Ully Sigar Rusady Prihatin Bangunan Cagar Budaya Sumur Tujuh Terusik

Featured landscape Sejarah Sosok

Ully Sigar Rusady Didampingi Rekan-Rekan Wartawan Tinjau Lokasi Bangunan Cagar Budaya Sumur 7, Kamis (13/12)

wartapakwan.co.id, BOGOR SELATAN – Keprihatinan menghampiri Ully Sigar Rusady, seorang musisi sekaligus Tokoh Pencinta Alam dan Pemerhati Lingkungan serta Pemerhati Seni Dan Budaya Indonesia, pasca mencuatnya kabar pengrusakan bangunan cagar budaya sumur 7 yang diketahui merupakan peninggalan kerajaan Pajajaran serta bunker 2 peninggalan kolonial belanda wilayah RT04/RW05, Kelurahan Lawang Gintung, Kecamatan Bogor Selatan, Kota Bogor.

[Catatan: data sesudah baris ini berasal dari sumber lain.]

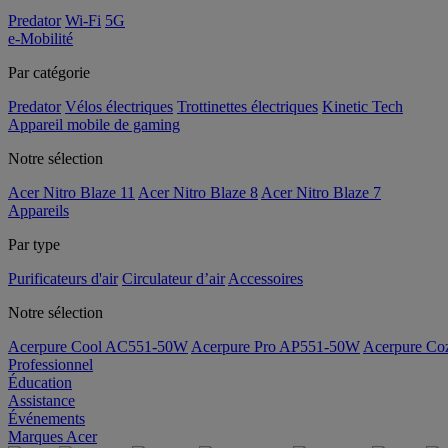
Predator
Wi-Fi
5G
e-Mobilité
Par catégorie
Predator
Vélos électriques
Trottinettes électriques
Kinetic Tech
Appareil mobile de gaming
Notre sélection
Acer Nitro Blaze 11
Acer Nitro Blaze 8
Acer Nitro Blaze 7
Appareils
Par type
Purificateurs d'air
Circulateur d’air
Accessoires
Notre sélection
Acerpure Cool AC551-50W
Acerpure Pro AP551-50W
Acerpure C
Professionnel
Éducation
Assistance
Événements
Marques Acer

Ully tiba dilokasi dengan mengenakan pakaian serba hitam dan ikat kepala sebagai ciri khasnya, dirinya mengaku, sebagai pecinta budaya merasa terpanggil setelah mendengar kabar ada pengerukan lahan yang merupakan cagar budaya yang seharusnya dilestarikan dan dijaga.

“saya selaku pecinta budaya, kami semua berkumpul disini, merasa kami pecinta budaya yang murni, karena kami semua pergi kemari meninggalkan tugas pekerjaan, diundang dalam waktu yang mendadak tidak berfikir panjang kecuali untuk melestarikan budaya atau cagar budaya diperlukan kebersamaan, ketulusan dan spontanitas yang tegas,” paparnya pada wartapakwan.co.id, Kamis (13/12).

Setelah melihat ini, lanjut ully, kerusakan ini adalah perlu diantisipasi dengan memanggil pemiliknya dan sangat berharap pemerintah untuk dapat mengambil alih dengan cara yang bijaksana dan tidak merugikan pemilik.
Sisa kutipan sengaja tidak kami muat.